Charles Schwab president and CEO Walt Bettinger said: “We have long-respected TD Ameritrade since our early days pioneering the discount brokerage industry, and as a fellow advocate for investors and independent investment advisers. Together, we share a passion for breaking down barriers for investors and advisers through a combination of low cost, great service and technology.
“With this transaction, we will capitalise on the unique opportunity to build a firm with the soul of a challenger and the resources of a large financial services institution that will be uniquely positioned to serve the investment, trading and wealth management needs of investors across every phase of their financial journeys.”
The merger is expected to give significant benefits for the combined entity apart from providing attractive returns for the owners of the two firms. It is also claimed to help in further enhancing the investing and trading experience of clients of both the firms.
Charles Schwab expects the deal to help it continue to add further scale on top of its organic growth to bring in sustainable, profitable growth, and creation of long-term value.
The resulting combined company, following the merger, is likely to have 24 million client accounts to serve, while managing more than $5 trillion in client assets. The annualised revenue of the combined firm is around $17bn, while the pre-tax profits are about $8bn, based on the recent performances of the constituent companies.

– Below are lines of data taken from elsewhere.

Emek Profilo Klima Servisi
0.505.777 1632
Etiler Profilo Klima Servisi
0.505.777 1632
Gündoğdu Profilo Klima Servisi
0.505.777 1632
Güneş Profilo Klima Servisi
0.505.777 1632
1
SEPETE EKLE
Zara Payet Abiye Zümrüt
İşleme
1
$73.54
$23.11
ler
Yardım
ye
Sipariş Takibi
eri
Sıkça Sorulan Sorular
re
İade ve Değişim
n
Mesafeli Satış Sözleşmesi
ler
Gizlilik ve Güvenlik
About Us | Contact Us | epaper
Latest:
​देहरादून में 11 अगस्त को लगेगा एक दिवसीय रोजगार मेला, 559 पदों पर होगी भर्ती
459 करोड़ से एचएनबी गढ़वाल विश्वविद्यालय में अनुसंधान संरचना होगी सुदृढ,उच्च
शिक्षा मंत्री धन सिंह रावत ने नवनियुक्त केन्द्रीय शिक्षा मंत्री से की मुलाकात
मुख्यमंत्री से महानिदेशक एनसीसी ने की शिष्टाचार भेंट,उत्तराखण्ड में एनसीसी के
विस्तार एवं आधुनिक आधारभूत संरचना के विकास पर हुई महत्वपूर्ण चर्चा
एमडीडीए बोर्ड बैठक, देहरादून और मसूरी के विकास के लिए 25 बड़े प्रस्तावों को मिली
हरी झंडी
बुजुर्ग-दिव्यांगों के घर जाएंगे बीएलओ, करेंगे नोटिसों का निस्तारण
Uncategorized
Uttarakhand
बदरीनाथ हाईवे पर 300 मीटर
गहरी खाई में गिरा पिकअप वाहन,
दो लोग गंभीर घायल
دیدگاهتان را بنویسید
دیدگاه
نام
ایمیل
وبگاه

Charles Schwab, TD Ameritrade merger terms
As per the merger terms, TD Ameritrade’s stockholders will be issued 1.0837 Charles Schwab’s shares for each TD Ameritrade share.
Upon completion of the merger, The Toronto-Dominion Bank (TD Bank), which currently owns about a 43% stake in TD Ameritrade, will own about 13% in the combined company. Other TD Ameritrade’s stockholders will own an 18% stake, while existing Charles Schwab’s stockholders will keep the remaining 69% stake in the enlarged group.
TD Ameritrade interim president and CEO Stephen Boyle said: “Together, we can deliver the ultimate client experience for retail investors and independent registered investment advisors.
“We can continue to challenge the status quo, pooling our resources and expertise to transform lives — and investing — and deliver sustainable, long-term value to our many stakeholders.”
Subject to regulatory approvals, shareholders’ approvals of both the firms, and other customary closing conditions, the deal is expected to be completed in the second half of 2020.